Tidal controls on N2O production and emission

There is growing recognition that aquatic environments emit significant quantities of the greenhouse gas nitrous oxide (N₂O). Yet while work in the inland 'river-continuum' shows that interactions between hydrologic transport and biogeochemical reactions define N₂O emission, N₂O dynamics in downstream coastal waters defined by tides rather than unidirectional flow remain poorly understood. Here we aimed to redress this gap by measuring changes in hydrology (flow velocity, water depth, salinity, and ²²²Rn as an indicator of surface water - groundwater interactions), nitrogen transformations (NO₂^- concentrations and isotopic composition, N₂O isotopic composition and site preference, SP, and N₂:Ar ratios), and N₂O concentrations over a range of tidal intensities, from a tidal freshwater creek and river to a brackish river reach and the marine estuary mouth. We found that relatively small tidal fluctuations (0.7 m - 0.8 m height) in the freshwater creek, not day-night cycles, drove diurnal shifts in both the amount of N₂O (160 nM at low tide to 130 nM at high tide) and its biologic source (SP-N₂O from 16 to 32) in the freshwater tidal creek. The larger tidal river mirrored this pattern, with N₂O emission fluctuations from 20 µmol m^-2 min^-1 (high tide) to 80 µmol m^-2 min^-1 (low tide) coinciding with shifts in δ¹⁵N-N₂O (±3 ‰), NO₂^- concentrations (0.3 nM to <0.01 nM), and N₂ (± 50 µM). Although locations with stronger tidal currents generally also had stronger tidal variations in reactive nitrogen species abundance and isotopic composition, these fluctuations could not be explained by freshwater-marine source mixing.
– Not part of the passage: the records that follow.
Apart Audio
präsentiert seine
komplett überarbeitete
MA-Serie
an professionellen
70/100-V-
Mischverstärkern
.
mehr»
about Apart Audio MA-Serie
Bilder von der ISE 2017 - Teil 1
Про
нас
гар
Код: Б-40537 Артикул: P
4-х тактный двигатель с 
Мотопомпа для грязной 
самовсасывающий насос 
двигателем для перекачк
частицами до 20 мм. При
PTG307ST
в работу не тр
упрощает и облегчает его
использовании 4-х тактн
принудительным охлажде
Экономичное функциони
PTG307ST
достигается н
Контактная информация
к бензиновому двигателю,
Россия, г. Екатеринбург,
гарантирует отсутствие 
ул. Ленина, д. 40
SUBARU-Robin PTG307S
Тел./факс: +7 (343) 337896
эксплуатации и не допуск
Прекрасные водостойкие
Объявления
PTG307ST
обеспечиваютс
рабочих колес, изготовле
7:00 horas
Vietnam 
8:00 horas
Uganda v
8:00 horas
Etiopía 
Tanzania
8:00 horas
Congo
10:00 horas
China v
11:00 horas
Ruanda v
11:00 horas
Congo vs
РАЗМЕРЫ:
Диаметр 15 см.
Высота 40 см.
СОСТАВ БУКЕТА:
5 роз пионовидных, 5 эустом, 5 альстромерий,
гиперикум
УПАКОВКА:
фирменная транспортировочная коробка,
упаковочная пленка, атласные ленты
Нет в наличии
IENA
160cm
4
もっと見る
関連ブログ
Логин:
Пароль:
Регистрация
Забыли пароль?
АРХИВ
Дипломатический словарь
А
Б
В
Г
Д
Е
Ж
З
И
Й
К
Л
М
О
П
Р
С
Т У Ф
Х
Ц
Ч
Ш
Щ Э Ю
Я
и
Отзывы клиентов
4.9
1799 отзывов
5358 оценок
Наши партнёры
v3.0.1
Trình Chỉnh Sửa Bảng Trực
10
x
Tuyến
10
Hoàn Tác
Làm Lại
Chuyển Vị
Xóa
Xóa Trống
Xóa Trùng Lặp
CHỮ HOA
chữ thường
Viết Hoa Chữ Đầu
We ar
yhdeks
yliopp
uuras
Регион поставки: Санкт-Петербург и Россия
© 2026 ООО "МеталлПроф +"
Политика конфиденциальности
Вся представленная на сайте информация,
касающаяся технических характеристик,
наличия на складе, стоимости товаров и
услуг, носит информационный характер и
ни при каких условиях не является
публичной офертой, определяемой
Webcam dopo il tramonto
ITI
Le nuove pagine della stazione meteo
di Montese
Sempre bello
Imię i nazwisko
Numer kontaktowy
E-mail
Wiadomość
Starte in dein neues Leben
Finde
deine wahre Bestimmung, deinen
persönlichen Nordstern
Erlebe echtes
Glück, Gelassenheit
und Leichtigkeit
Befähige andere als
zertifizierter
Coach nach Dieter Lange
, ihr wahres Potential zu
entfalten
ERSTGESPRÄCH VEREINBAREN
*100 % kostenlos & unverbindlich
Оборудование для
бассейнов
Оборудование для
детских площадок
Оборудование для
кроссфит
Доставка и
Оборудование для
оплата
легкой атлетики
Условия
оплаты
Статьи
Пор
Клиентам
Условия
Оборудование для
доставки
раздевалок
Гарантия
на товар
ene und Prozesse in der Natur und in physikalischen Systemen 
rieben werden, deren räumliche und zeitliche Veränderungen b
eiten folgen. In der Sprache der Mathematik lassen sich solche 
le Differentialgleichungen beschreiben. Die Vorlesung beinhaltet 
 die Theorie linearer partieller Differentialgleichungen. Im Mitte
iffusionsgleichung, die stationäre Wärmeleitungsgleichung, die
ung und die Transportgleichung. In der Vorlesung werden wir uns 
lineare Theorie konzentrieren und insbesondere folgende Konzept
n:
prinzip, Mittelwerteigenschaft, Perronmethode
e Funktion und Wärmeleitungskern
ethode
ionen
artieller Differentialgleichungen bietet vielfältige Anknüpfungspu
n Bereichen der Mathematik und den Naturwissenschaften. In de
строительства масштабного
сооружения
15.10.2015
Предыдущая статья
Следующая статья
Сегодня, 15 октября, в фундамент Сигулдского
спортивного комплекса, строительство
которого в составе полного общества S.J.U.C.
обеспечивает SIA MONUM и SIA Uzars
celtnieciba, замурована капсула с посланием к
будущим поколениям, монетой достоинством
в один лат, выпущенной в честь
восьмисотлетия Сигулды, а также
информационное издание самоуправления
By combining high resolution sensor data with measurements of highly reactive nitrogen isotopes, we provide the first confirmation that tidal pumping alters N₂O production and reduction even tens of kilometres inland from marine waters. Understanding these hydrologic controls on biological N₂O cycling in tidal reaches will be critical for predicting coastal emissions.